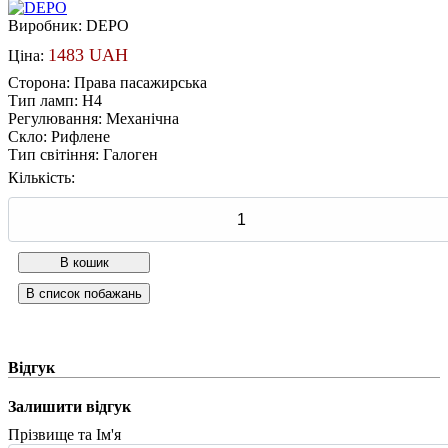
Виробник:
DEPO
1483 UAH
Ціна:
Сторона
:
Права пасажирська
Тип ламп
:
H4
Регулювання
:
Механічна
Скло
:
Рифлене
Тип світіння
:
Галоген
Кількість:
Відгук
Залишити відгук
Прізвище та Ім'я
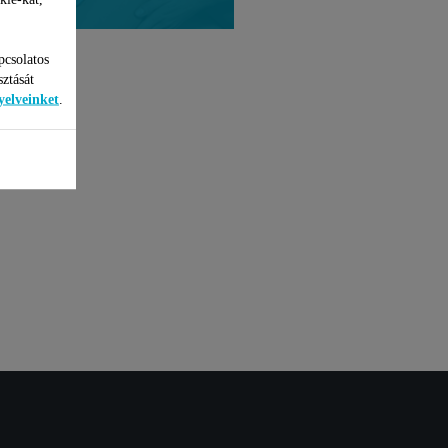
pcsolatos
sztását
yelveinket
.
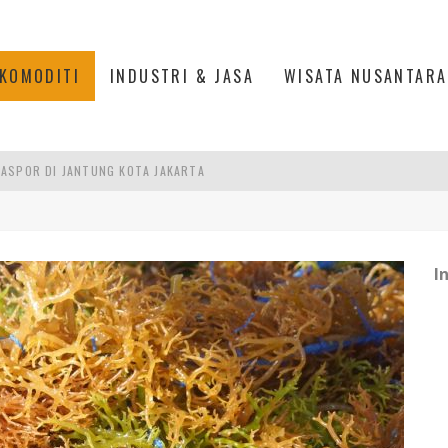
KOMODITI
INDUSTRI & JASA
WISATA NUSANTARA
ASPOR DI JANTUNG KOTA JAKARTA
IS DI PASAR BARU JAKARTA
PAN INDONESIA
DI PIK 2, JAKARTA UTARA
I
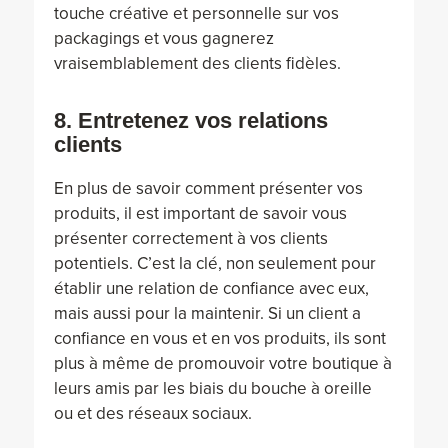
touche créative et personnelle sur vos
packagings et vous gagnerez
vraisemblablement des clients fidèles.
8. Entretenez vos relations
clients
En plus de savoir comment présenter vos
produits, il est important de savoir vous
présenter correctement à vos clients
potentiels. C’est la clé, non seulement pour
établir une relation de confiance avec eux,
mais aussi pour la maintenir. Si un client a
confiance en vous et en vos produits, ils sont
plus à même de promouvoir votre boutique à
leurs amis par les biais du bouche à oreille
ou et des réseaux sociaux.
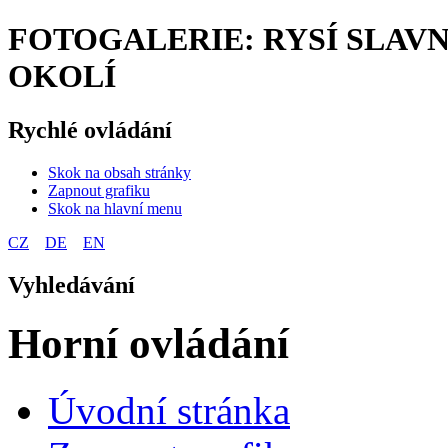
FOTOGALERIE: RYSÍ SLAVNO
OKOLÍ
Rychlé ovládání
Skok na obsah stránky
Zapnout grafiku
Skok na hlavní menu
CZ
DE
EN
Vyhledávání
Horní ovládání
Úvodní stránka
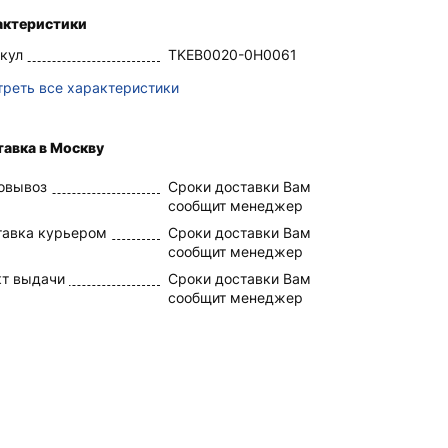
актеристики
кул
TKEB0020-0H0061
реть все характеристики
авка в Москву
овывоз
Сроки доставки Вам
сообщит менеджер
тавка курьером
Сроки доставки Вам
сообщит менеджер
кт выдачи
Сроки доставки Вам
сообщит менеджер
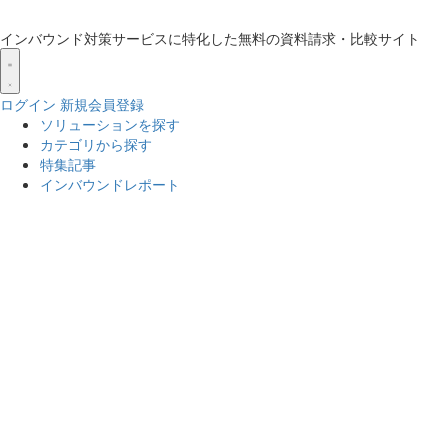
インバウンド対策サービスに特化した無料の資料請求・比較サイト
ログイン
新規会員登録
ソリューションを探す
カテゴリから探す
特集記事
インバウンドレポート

◇ ◇ ◇ ◇ ◇ ◇ ◇

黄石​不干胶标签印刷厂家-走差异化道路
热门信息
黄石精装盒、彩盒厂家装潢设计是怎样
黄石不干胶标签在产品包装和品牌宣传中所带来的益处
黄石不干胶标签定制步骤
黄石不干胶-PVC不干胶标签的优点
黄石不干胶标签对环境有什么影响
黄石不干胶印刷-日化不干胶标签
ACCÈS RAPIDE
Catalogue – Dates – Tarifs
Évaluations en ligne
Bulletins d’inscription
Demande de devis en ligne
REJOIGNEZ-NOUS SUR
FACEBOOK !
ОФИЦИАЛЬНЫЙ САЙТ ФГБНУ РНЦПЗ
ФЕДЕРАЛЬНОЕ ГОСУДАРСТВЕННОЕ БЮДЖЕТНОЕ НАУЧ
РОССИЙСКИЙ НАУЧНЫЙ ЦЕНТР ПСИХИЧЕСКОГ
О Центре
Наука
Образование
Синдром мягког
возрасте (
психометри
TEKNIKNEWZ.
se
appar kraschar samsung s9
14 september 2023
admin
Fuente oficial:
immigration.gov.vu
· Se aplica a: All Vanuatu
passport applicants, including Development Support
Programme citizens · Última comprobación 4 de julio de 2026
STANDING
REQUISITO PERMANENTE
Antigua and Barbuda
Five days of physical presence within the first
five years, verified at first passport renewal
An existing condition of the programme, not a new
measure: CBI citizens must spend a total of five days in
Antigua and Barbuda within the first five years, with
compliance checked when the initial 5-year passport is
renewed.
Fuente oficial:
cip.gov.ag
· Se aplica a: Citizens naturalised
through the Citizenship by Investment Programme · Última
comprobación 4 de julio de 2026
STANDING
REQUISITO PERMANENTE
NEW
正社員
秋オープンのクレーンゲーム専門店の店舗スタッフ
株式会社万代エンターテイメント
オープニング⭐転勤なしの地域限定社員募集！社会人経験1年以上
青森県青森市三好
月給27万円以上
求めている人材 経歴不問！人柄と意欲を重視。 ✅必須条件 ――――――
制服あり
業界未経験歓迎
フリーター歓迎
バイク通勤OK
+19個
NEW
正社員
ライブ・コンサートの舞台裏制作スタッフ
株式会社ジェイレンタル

◇ ◇ ◇ ◇ ◇ ◇ ◇

- [EXERCISE AIM]
Each line in the listing where the word "julio" is found is to be copied.

- [REPLY]
Programme citizens · Última comprobación 4 de julio de 2026
comprobación 4 de julio de 2026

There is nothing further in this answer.